Effect Of Direct Fluorination Research Articles

Effect of Direct Fluorination on the Transport Properties and Swelling of Polymeric Materials: A Review

Fluorine-containing polymers occupy a peculiar niche among conventional polymers due to the unique combination of physicochemical properties. Direct surface fluorination of the polymeric materials is one of the approaches for the introduction of fluorine into the chemical structure that allows one to implement advantages of fluorinated polymers in a thin layer. Current review considers the influence of the surface interaction of the polymeric materials and membranes with elemental fluorine on gas, vapor and liquid transport as well as swelling and related phenomena. The increase in direct fluorination duration and concentration of fluorine in the fluorination mixture is shown to result mostly in a reduction of all penetrants permeability to a different extent, whereas selectivity of the selected gas pairs (He-H2, H2-CH4, He-CH4, CO2-CH4, O2-N2, etc.) increases. Separation parameters for the treated polymeric films approach Robeson’s upper bounds or overcome them. The most promising results were obtained for highly permeable polymer, polytrimethylsilylpropyne (PTMSP). The surface fluorination of rubbers in printing equipment leads to an improved chemical resistance of the materials towards organic solvents, moisturizing solutions and reduce diffusion of plasticizers, photosensitizers and other components of the polymeric blends. The direct fluorination technique can be also considered one of the approaches of fabrication of fuel cell membranes from non-fluorinated polymeric precursors that improves their methanol permeability, proton conductivity and oxidative stability.

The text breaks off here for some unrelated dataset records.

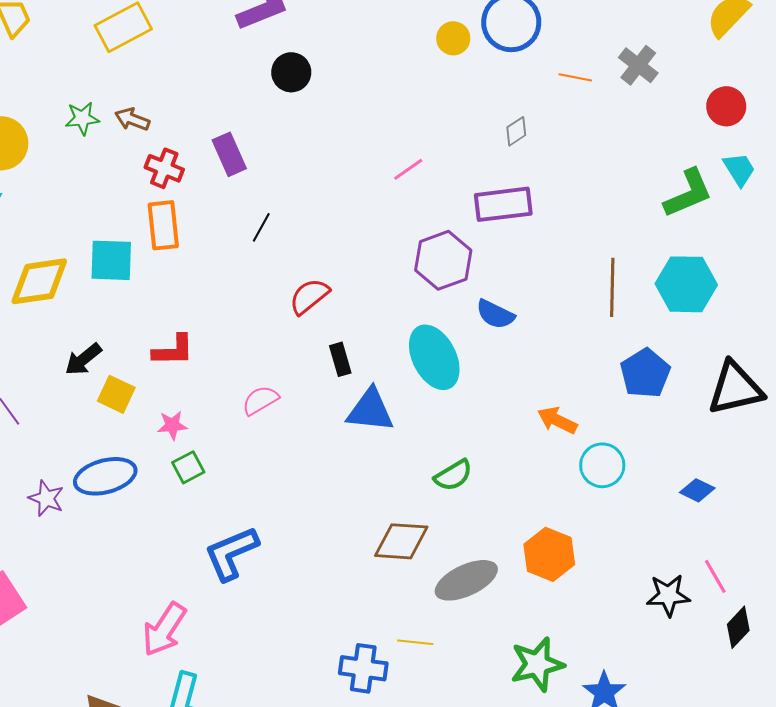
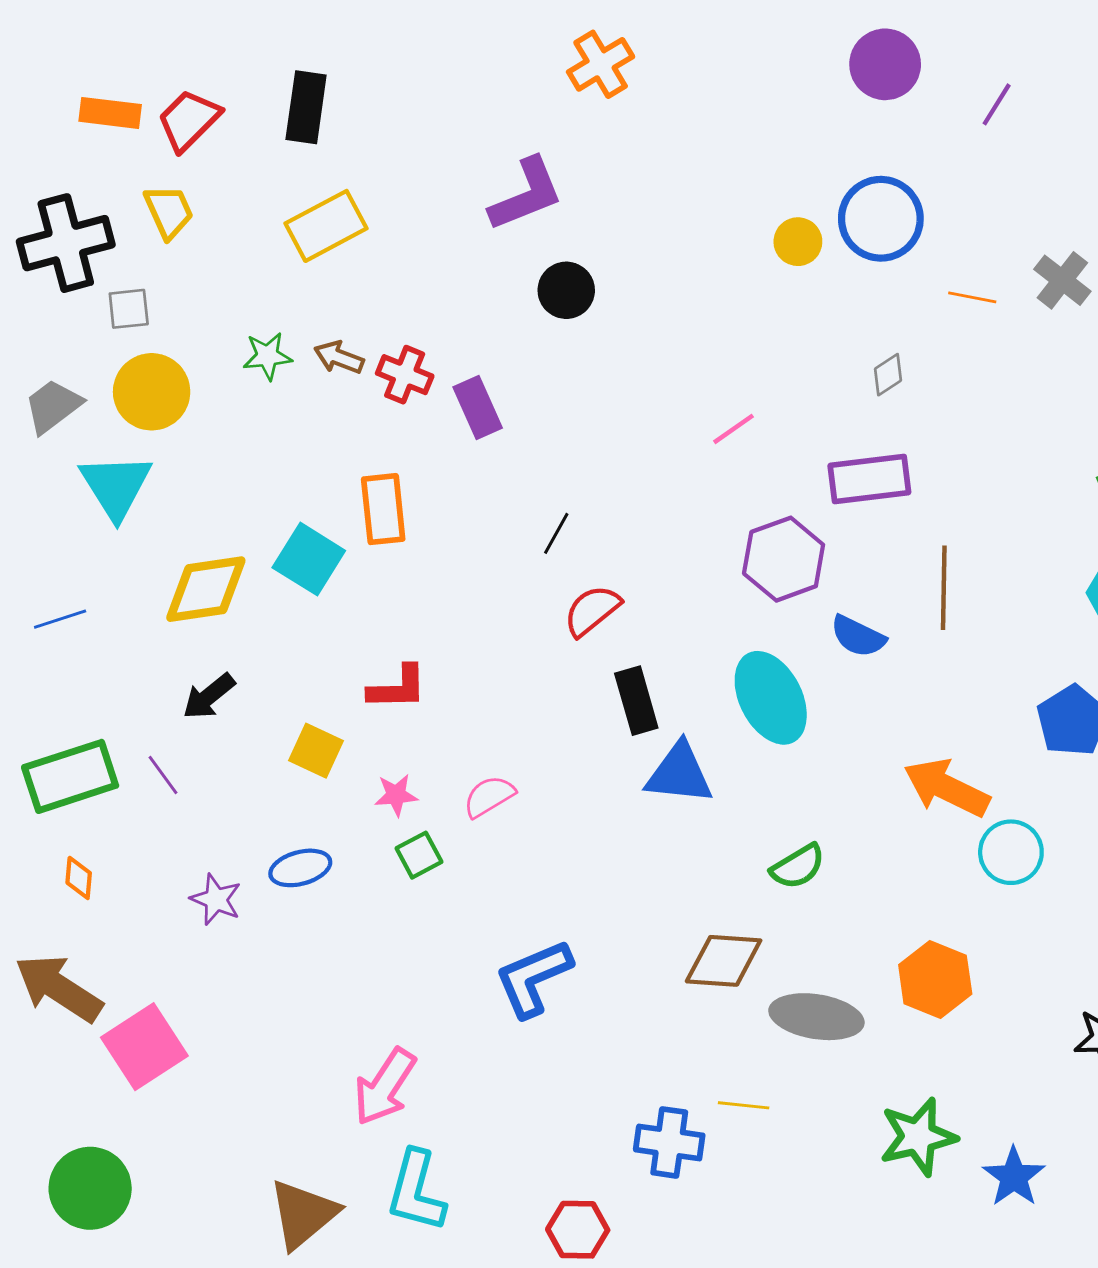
red cross: (164, 168) -> (405, 375), moved
black line: (261, 227) -> (556, 533), moved
cyan square: (111, 260) -> (309, 559), turned 30
brown line: (612, 287) -> (944, 588), moved
black arrow: (83, 359) -> (209, 696), moved
black rectangle: (340, 359) -> (636, 701), size x1.4
pink semicircle: (260, 400) -> (489, 796), moved
orange arrow: (557, 420) -> (947, 788), size x1.5
blue ellipse: (105, 476) -> (300, 868), size x0.7
blue L-shape: (231, 553) -> (533, 978), moved
gray ellipse: (466, 580) -> (816, 1017), turned 34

DC breakdown and flashover characteristics of direct fluorinated epoxy/Al2O3 nanocomposites

The effect of direct fluorination on DC breakdown and flashover characteristics of epoxy/Al 2 O 3 nanocomposites was investigated. Pure epoxy resin and epoxy/Al 2 O 3 nanocomposites with 1, 3 and 5 wt% mass fractions were synthesized, and direct fluorination of the samples was carried out at 55 °C for 30 min using a F 2 /N 2 mixture with 20 vol% F 2 at 0.05 MPa. Fourier transform infrared spectroscopy and atomic force microscopy show that molecular chain scission occur during direct fluorination, which may significantly suppress surface charge accumulation while incorporating Al 2 O 3 nanoparticles into epoxy may restrict surface potential decay of fluorinated epoxy resin. The trap characteristics obtained by isothermal surface potential decay show that 1 wt. % sample has deeper traps and higher trap density. DC breakdown and flashover of samples were measured to evaluate the influence of nano filling and direct fluorination on electrical performance of epoxy resin. The results show that epoxy resin with higher DC breakdown and flashover strength can be obtained by simultaneous application of nano filling and direct fluorination. Compared to un-fluorinated epoxy resin, the DC breakdown and flashover voltage of fluorinated epoxy/Al 2 O 3 nanocomposites with mass fraction of 1 wt% improved 17 and 23%, respectively.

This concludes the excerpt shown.